Le cinéma fait partie de mon auto-éducation, j’ai vu des milliers de films. Jeune, je ne ratais jamais le ciné-club ou le cinéma de minuit. Je regarde beaucoup moins de films aujourd’hui, je trouve les séries généralement plus intéressantes. Je peux te citer quelques films, mais c’est très difficile de faire un choix, mes goûts cinématographiques étant très éclectiques. Sans réfléchir je dirais, en premier, Il était une fois en Amérique, pour des raisons très personnelles, et aussi parce que c’est un grand film et que j’aime beaucoup Sergio Léone. En deuz, Apocalypse Now, pour moi un chef-d’œuvre absolu surtout niveau réalisation (ne regardez jamais la version redux qui flingue totalement le film). Les Temps modernes parce que Chaplin est un génie et que ce film est une merveille.
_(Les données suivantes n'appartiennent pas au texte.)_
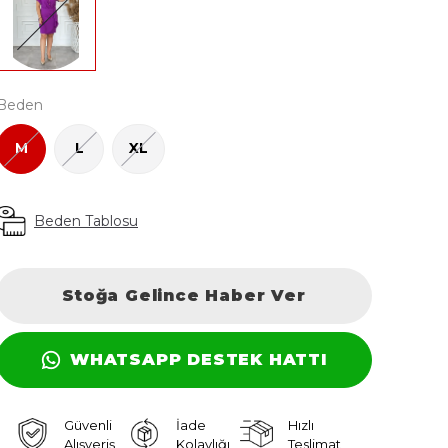
Beden
M
L
XL
Beden Tablosu
Stoğa Gelince Haber Ver
WHATSAPP DESTEK HATTI
Güvenli
İade
Hızlı
Alışveriş
Kolaylığı
Teslimat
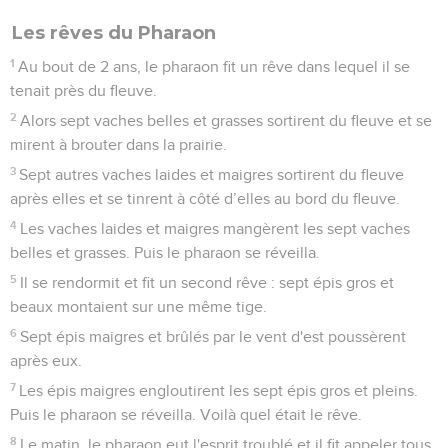
Les rêves du Pharaon
1
Au bout de 2 ans, le pharaon fit un rêve dans lequel il se
tenait près du fleuve.
2
Alors sept vaches belles et grasses sortirent du fleuve et se
mirent à brouter dans la prairie.
3
Sept autres vaches laides et maigres sortirent du fleuve
après elles et se tinrent à côté d’elles au bord du fleuve.
4
Les vaches laides et maigres mangèrent les sept vaches
belles et grasses. Puis le pharaon se réveilla.
5
Il se rendormit et fit un second rêve : sept épis gros et
beaux montaient sur une même tige.
6
Sept épis maigres et brûlés par le vent d'est poussèrent
après eux.
7
Les épis maigres engloutirent les sept épis gros et pleins.
Puis le pharaon se réveilla. Voilà quel était le rêve.
8
Le matin, le pharaon eut l'esprit troublé et il fit appeler tous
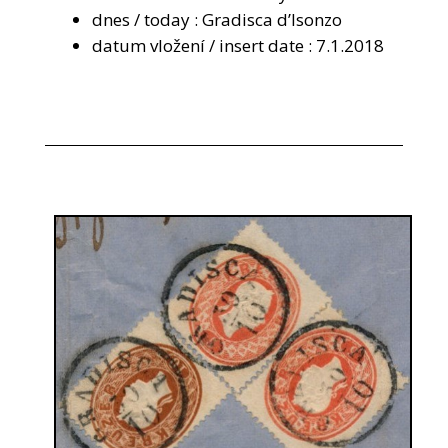
dnes / today : Gradisca d’Isonzo
datum vložení / insert date : 7.1.2018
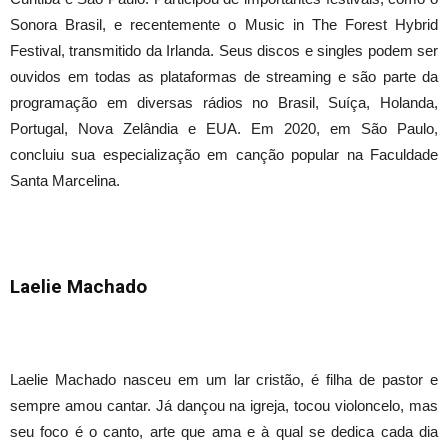
Sonora Brasil, e recentemente o Music in The Forest Hybrid
Festival, transmitido da Irlanda. Seus discos e singles podem ser
ouvidos em todas as plataformas de streaming e são parte da
programação em diversas rádios no Brasil, Suíça, Holanda,
Portugal, Nova Zelândia e EUA. Em 2020, em São Paulo,
concluiu sua especialização em canção popular na Faculdade
Santa Marcelina.
Laelie Machado
Laelie Machado nasceu em um lar cristão, é filha de pastor e
sempre amou cantar. Já dançou na igreja, tocou violoncelo, mas
seu foco é o canto, arte que ama e à qual se dedica cada dia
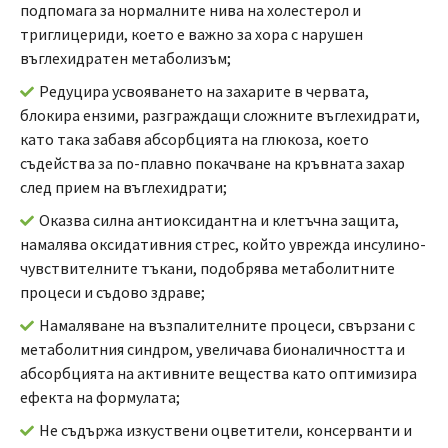
подпомага за нормалните нива на холестерол и
триглицериди, което е важно за хора с нарушен
въглехидратен метаболизъм;
Редуцира усвояването на захарите в червата,
блокира ензими, разграждащи сложните въглехидрати,
като така забавя абсорбцията на глюкоза, което
съдейства за по-плавно покачване на кръвната захар
след прием на въглехидрати;
Оказва силна антиоксидантна и клетъчна защита,
намалява оксидативния стрес, който уврежда инсулино-
чувствителните тъкани, подобрява метаболитните
процеси и съдово здраве;
Намаляване на възпалителните процеси, свързани с
метаболитния синдром, увеличава бионаличността и
абсорбцията на активните вещества като оптимизира
ефекта на формулата;
Не съдържа изкуствени оцветители, консерванти и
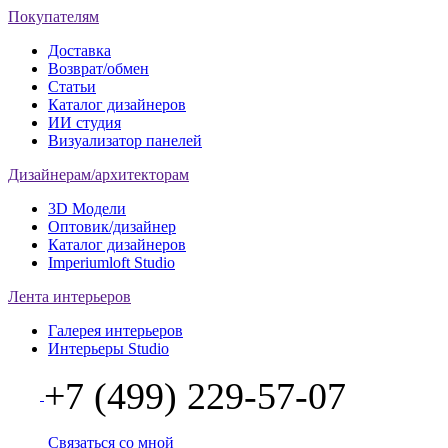
Покупателям
Доставка
Возврат/обмен
Статьи
Каталог дизайнеров
ИИ студия
Визуализатор панелей
Дизайнерам/архитекторам
3D Модели
Оптовик/дизайнер
Каталог дизайнеров
Imperiumloft Studio
Лента интерьеров
Галерея интерьеров
Интерьеры Studio
+7 (499) 229-57-07
Связаться со мной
Les Affranchis, parce que Scorsese est le plus grand réalisateur encore en vie et qu’il faut bien choisir un film mais tu peux choisir Taxi Driver ou Raging Bull ou Le Loup de Wall Street ou Aviator à la place c’est du même niveau… Mean Streets ou After Hours, ou même Casino aucun problème. Tous les Frères Coen ou presque (The Big Lebowsky s’il n’en fallait qu’un), tout David Lynch ou presque… Un seul ? The Lost Highway, Sailor et Lula et Blue Velvet ? Les premiers Kitano : Jugatsu et Hana-bi, deux merveilles. Brazil, Alien, ImpitoyableLa Nuit du chasseur, Les Blues Brothers, Vol au-dessus d’un nid de coucou. Tout Kubrick ! Le cinéma fantastique de la Hammer. Easy Rider, Faster, Pussycat! Kill! Kill!, Le Dracula de Coppola… et puis Nosferatu de Murneau… Métropolis, Le Cabinet du docteur Caligari

Le cinéma italien des années 60-70 : Fellini, Risi, Scola… En France… Les 400 coups, Les Enfants du paradis, Michel Simon, Jouvet, Patrick Dewaere, Les premiers Blier : Les Valseuses, Buffet froid, Préparés vos mouchoirsChabrol, un Tavernier sur deux. Le cinéma grolandais… tout ! Une préférence pour Louise-Michel et Effacer l’historique, une merveille de justesse. Mes « derniers » gros coups de cœurs ? Apnée, Merci Patron !, Hostiles, Parasite, Joker, et Don’t Look Up ! Et Le Bon, la brute et le truand comme film, parce que je suis l’un des trois… Et j’arrête là parce que sinon je risque de te faire une liste de 400 titres de plus, vu que Les Tontons flingueurs quand même , et Buster Keaton il est où ? Et Karlof ? Et Blade Runner ? Et La Planète des singes et Soleil vert ? Et les films de SF des années 70 ? Et tout le cinéma Z et d’horreur qui a fait mon régal à l’ère des premiers magnétoscopes et vidéo-clubs ? Et ce putain de Mad Max que justement cette conne du vidéo-club m’avait loué sous le manteau comme s’il s’agissait d’un porno allemand et qui m’a valu de me couper les cheveux moi-même aux ciseaux en pleine nuit après visionnage ? On en parle ? Et Le Labyrinthe de Pan. Et Lawrence d’Arabie ? Et The Thing de Carpenter. Et surtout tout Tarantino sauf un que j’ai oublié. Et Le Lauréat avec la plus belle scène post-coïtal que je connaisse. Et La Ligne rouge, l’un des plus grands films de guerre de tous les temps ? Et Delicatessen et De Niro dans Le Parrain 2… De Niro jeune. Et Little Big Man et le grandissime L’Assassinat de Jesse James par le lâche Robert Ford avec Brad Pitt ? Et Beetlejuice ? Et Trois Enterrements ou The Homesman de cet autre réac’ de Tommy Lee Jones et qui pourtant nous a pondu deux des plus beaux films de gauche du cinéma américain de ces dernières années. Et Tim Burton qui, quand il ne verse pas dans le navet total, nous réalise des chefs-d’œuvre. Et Gus Van Sant et son regard bienveillant sur la jeunesse. Et 21 grammes. Et Rude Boy et This is England + Made in Britain qui une fois mélangés à la première partie d’Il était une fois en Amérique, vous dira qui nous étions et celui j’étais quand j’étais jeune. Bref… va falloir que je fasse plus concis la prochaine fois..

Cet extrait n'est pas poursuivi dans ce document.